Leveraging Outsourcing for Medium-sized Companies
An interview with Teri Rogers, Founder/CEO of Brick Underground
Tell us about Brickunderground and your role.
We started Brick Underground about 10 years ago to help people figure out New York real estate. Our website tells you everything from how to rent, buy, or sell your property to how to tip your doorman; basically, anything that might come up in the cycle of New York real estate events.
I founded the company after having worked in journalism. Now, as CEO, I focus on publishing and advertising, and just keeping everything together. I also work directly with development.
How did you first go about finding tech talent in NYC?
I started the site as a journalist with no tech experience, so my experience with finding tech talent in general was difficult from the get-go. I thought I could just “do it” without a lot of help. I was so incredibly naive!
In the nine years before we started working with Jobsity, we cycled through four very part-time freelance developers—it was all we could afford locally. So, at first it would just be a guy in his living room giving us 10 hours per week.
Then, towards the end of that time, we hired a couple of agencies that gave us somebody who gave us about the same amount of time; one billed by the hour, which was a very expensive disaster. In general it felt like we were just plugging up holes—just fixing bugs. We’re a business of journalists, so we just never had the budget for full-time dev.
When did you realize you needed to outsource dev talent?
It was quite a journey for me to decide we would outsource our dev talent. I had heard from time to time of people using developers in Ukraine, but again, not being totally familiar with the tech industry, I was really skeptical of offshoring. I felt like I wouldn’t be able to get things done as immediately as I needed to and the political situation seemed unstable, and I wasn’t sure how that might affect us.
I had put out an ad to search for a developer on the WeWork site and I ended up choosing between Jobsity to have the dev work performed outside the country and another dev firm in my building. I went with the dev firm in my building because I still couldn’t get over the trust issue I had with sending the work offshore. That was the biggest mistake on my part.
At that point, I had done all the reference checking on Jobsity, and they were great references. But, the lure of being able to just run downstairs and tap someone on the shoulder if my site was crashing was too great.
Months went by, and we were still in the situation of just plugging holes. We were just stuck, not being able to create any new features, and I still had all the anxiety of before when something would go wrong.
So, when I finally realized that we couldn’t keep working like this, I had already checked out Jobsity, met eyeball to eyeball on Skype with Andres (Jobsity Founder/CEO), and just decided to take the leap. And, it’s been amazing. It’s like having a technology butler. Our developer is always there when we are.
How has hiring dev talent with Jobsity impacted your business?
For just a bit more than what we were paying the last part-time developer we had before, we’re getting a full-time, dedicated developer. It’s a Godsend - I just never thought that we could do this as a business of our size.

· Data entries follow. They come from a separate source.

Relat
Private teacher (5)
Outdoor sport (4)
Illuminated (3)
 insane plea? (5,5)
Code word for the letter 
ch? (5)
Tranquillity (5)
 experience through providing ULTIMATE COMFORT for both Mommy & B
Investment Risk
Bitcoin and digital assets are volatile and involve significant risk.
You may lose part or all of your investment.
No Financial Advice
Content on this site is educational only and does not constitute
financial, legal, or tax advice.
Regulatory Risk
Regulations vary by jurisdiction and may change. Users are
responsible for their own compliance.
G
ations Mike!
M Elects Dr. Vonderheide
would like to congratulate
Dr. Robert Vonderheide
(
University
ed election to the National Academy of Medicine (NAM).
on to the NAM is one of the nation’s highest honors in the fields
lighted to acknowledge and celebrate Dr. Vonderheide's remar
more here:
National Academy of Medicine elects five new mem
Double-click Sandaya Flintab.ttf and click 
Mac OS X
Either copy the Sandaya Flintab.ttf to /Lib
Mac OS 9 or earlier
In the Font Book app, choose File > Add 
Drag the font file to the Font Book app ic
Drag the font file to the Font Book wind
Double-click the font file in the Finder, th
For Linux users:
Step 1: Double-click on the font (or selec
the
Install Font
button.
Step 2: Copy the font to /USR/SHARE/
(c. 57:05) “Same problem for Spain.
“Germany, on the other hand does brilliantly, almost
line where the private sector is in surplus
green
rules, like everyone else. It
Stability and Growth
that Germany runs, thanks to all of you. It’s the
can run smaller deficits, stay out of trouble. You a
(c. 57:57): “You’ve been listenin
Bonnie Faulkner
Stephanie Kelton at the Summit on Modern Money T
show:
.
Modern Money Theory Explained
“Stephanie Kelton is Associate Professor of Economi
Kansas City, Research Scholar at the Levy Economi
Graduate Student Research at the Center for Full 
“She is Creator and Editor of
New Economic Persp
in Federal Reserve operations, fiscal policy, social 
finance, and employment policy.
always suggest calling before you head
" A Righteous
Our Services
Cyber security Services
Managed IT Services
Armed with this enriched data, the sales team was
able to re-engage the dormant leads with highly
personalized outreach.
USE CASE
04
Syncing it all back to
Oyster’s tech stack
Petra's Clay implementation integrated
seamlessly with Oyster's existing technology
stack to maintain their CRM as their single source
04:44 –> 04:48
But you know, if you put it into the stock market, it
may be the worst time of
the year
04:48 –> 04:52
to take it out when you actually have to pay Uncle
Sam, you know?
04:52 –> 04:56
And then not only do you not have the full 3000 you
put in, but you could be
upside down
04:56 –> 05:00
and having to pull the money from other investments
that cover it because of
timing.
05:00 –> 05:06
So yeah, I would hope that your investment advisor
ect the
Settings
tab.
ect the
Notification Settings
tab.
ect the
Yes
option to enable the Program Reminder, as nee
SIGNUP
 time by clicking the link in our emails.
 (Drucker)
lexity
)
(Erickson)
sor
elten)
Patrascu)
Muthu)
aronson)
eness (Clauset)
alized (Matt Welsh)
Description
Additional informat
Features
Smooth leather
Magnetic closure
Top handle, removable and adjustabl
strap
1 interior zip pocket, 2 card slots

As soon as we added Carlos (our Jobsity developer), not only were we able to plug up all the holes as they happened and eliminate a lot of stress—because when anything happened, half of the turmoil and anxiety was just waving our arms to get the attention of our part-time developer—but we also immediately started creating features that we could monetize. It had an immediate and extremely significant effect on our revenue. It was just an amazing gift.
I’ve referred Jobsity a few times. I know one opportunity did materialize and they are so happy with Jobsity developers as well.
Why is “nearshoring” or outsourcing in the same timezone important for you?
We work really reasonable hours: 9 to 5. So, it’s important for us to have someone really responsive during that time. When working with Carlos, we feel like he’s in the same room because he’s working when we are.
There’s also a stability issue. A few years ago I talked to someone at one of my competitors who works with dev. They outsource to Ukraine, and he would fly out there a couple times every year. But, then the conflict started, and I just thought—wow, that is way beyond what I want to deal with.
Then, when I was initially thinking about offshoring, I also thought the language barrier would be really difficult. But with Jobsity, it hasn’t been an issue at all. In fact, we had hired a Russian developer through a firm right in our building, and it was often harder to communicate with him than with Carlos in Colombia.
How have you evaluated developer candidates for hire?
Without a tech background, it’s hard to really evaluate what you need in a developer. Before, working with freelancers, I would just hire them on a prayer, basically. The only thing I could do, really, was check references, and candidates will only ever give you the good references, of course.
With Jobsity, it was so easy. I just explained to them what I needed to have done, and they gave me different options. We just looked at our budget and interviewed the candidates that worked for us financially.
What advice do you have for CEOs in the US looking for tech talent?
I’m such an evangelist for Jobsity. My advice is this: stop whatever you’re doing right now, and go to Jobsity. Seriously, it was nine years before we found them, and it’s made such a huge difference. It’s so hard to find good, affordable tech talent.
Take the leap. There are places that you can go to get cheap development work, but they’re not going to be worth it. Having a dedicated full-time developer with great English skills and the same work hours as you makes a world of difference to your bottom line and your peace of mind.